Max loved Italy having studied in Rome with Goffredo Petrassi and returned as often as possible .
His Symphony is in fact inspired by Borromini
Jack Buckley from Rome was in the audience too to pay homage to his great friend who he had done so much to promote in Italy when he was Arts Officer at the British Council.
The Sonatina was first performed in June 2015 in St Magnus Cathedral at the Festival that he had founded on the Scottish Island where he had found the peace and solitude to compose.
It is dedicated to the memory of his great friend on Hoy ,Jack Rendall.
It is a work conceived by Fenella Hunphreys as a way of commissioning six leading British composers to write a companion piece to one of the Bach solo Sonatas or Partitas.
Tonight it was preceded by the Adagio from the Sonata in C that was Max’s chosen Bach.

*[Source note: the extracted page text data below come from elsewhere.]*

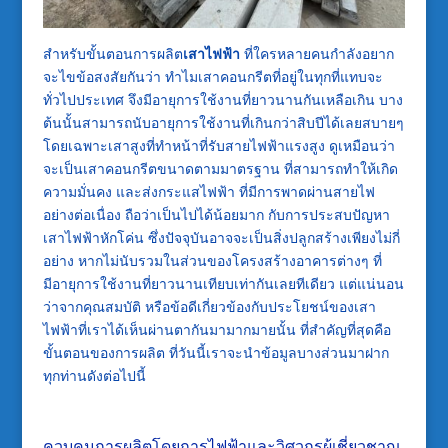
สำหรับขั้นตอนการผลิต
เสาไฟฟ้า
ที่ใครหลายคนกำลังอยาก
จะไขข้อสงสัยกันว่า ทำไมเสาคอนกรีตที่อยู่ในทุกที่แทบจะ
ทั่วไปประเทศ จึงมีอายุการใช้งานที่ยาวนานกันเหลือเกิน บาง
ต้นนั้นสามารถนับอายุการใช้งานที่เกินกว่าสิบปีได้เลยสบายๆ
โดยเฉพาะเสาสูงที่ทำหน้าที่รับสายไฟฟ้าแรงสูง ดูเหมือนว่า
จะเป็นเสาคอนกรีตขนาดตามมาตรฐาน ที่สามารถทำให้เกิด
ความมั่นคง และส่งกระแสไฟฟ้า ที่มีการพาดผ่านสายไฟ
อย่างต่อเนื่อง ถือว่าเป็นไปได้น้อยมาก กับการประสบปัญหา
เสาไฟฟ้าหักโค่น ซึ่งปัจจุบันอาจจะเป็นสิ่งปลูกสร้างเพียงไม่กี่
อย่าง หากไม่นับรวมในส่วนของโครงสร้างอาคารต่างๆ ที่
มีอายุการใช้งานที่ยาวนานเทียบเท่ากันเลยทีเดียว แต่แน่นอน
ว่าจากคุณสมบัติ หรือข้อดีเกี่ยวข้องกับประโยชน์ของเสา
ไฟฟ้าที่เราได้เห็นผ่านตากันมามากมายนั้น ที่สำคัญที่สุดคือ
ขั้นตอนของการผลิต ที่วันนี้เราจะนำข้อมูลบางส่วนมาฝาก
ทุกท่านดังต่อไปนี้
ควบคุมการผลิตโดยการไฟฟ้าและวิศวกรผู้เชี่ยวชาญ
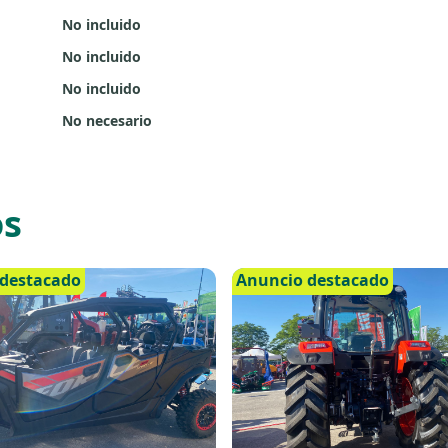
No incluido
No incluido
No incluido
No necesario
os
destacado
Anuncio destacado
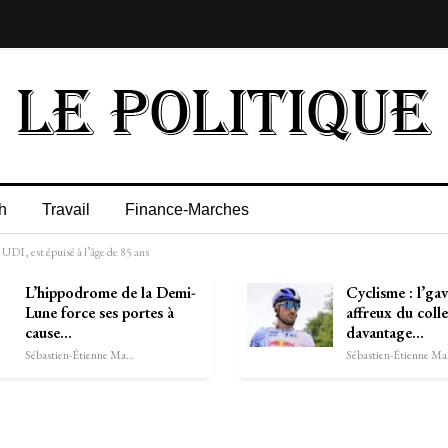
h
Travail
Finance-Marches
UDI, est épuisé à l’âge de 85 ans
L’hippodrome de la Demi-
Cyclisme : l’ga
Lune force ses portes à
affreux du colle
cause…
davantage…
Sébastien-Étienne Marechal
Séb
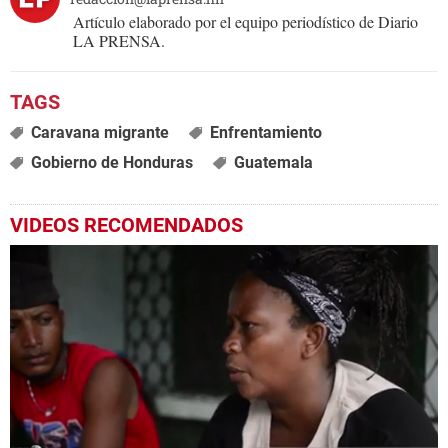
Artículo elaborado por el equipo periodístico de Diario
LA PRENSA.
Caravana migrante
Enfrentamiento
Gobierno de Honduras
Guatemala
VIDEOS RECOMENDADOS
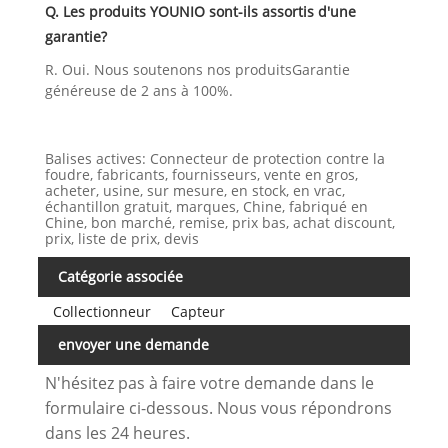
Q. Les produits YOUNIO sont-ils assortis d'une
garantie?
R. Oui. Nous soutenons nos produitsGarantie
généreuse de 2 ans à 100%.
Balises actives: Connecteur de protection contre la
foudre, fabricants, fournisseurs, vente en gros,
acheter, usine, sur mesure, en stock, en vrac,
échantillon gratuit, marques, Chine, fabriqué en
Chine, bon marché, remise, prix bas, achat discount,
prix, liste de prix, devis
Catégorie associée
Collectionneur
Capteur
envoyer une demande
N'hésitez pas à faire votre demande dans le
formulaire ci-dessous. Nous vous répondrons
dans les 24 heures.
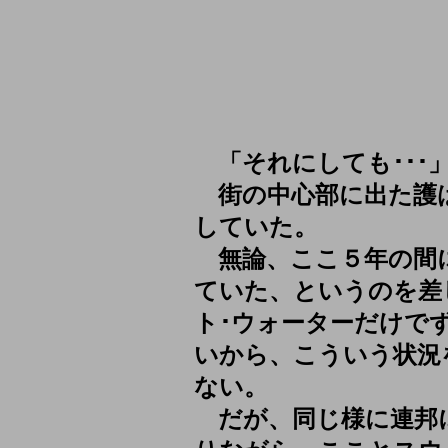
「それにしても･･･
街の中心部に出た護
していた。
無論、ここ５年の間
ていた、というのを差
ト･ウォーターだけで
いから、こういう状況
ない。
だが、同じ様に連邦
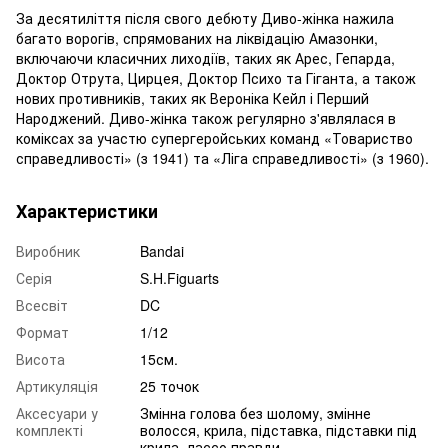
За десятиліття після свого дебюту Диво-жінка нажила
багато ворогів, спрямованих на ліквідацію Амазонки,
включаючи класичних лиходіїв, таких як Арес, Гепарда,
Доктор Отрута, Цирцея, Доктор Психо та Гіганта, а також
нових противників, таких як Вероніка Кейл і Перший
Народжений. Диво-жінка також регулярно з'являлася в
коміксах за участю супергеройських команд «Товариство
справедливості» (з 1941) та «Ліга справедливості» (з 1960).
Характеристики
Виробник
Bandai
Серія
S.H.Figuarts
Всесвіт
DC
Формат
1/12
Висота
15см.
Артикуляція
25 точок
Аксесуари у
Змінна голова без шолому, змінне
комплекті
волосся, крила, підставка, підставки під
крила, лассо правди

A very fine performance full of shade and colour and I would have loved to hear it again as an encore instead of the Soiree de Vienne in the Oistrach transcription that was offered to a very enthusiastic audience.
The final two pieces on the programme: Tchaikowsky Meditation and Valse Scherzo played with all the charm and verve of someone who had liberated himself at last from the score and could at last turn baubles into gems.
Fine performance of the Schubert Grand Duo and Saint- Saens’ overlong and rambling Sonata in D.
Very much tied to the score they did not quite find that amalgam and freedom that they found later.
Some beautiful things of course from the beautiful bass opening of the Schubert to the soaring melodic lines of the Saint Saens.
Max must have been looking on though – in fact there was magic in the air for this much loved composer,- the finest most moving performance of the evening was infact his own Sonatina.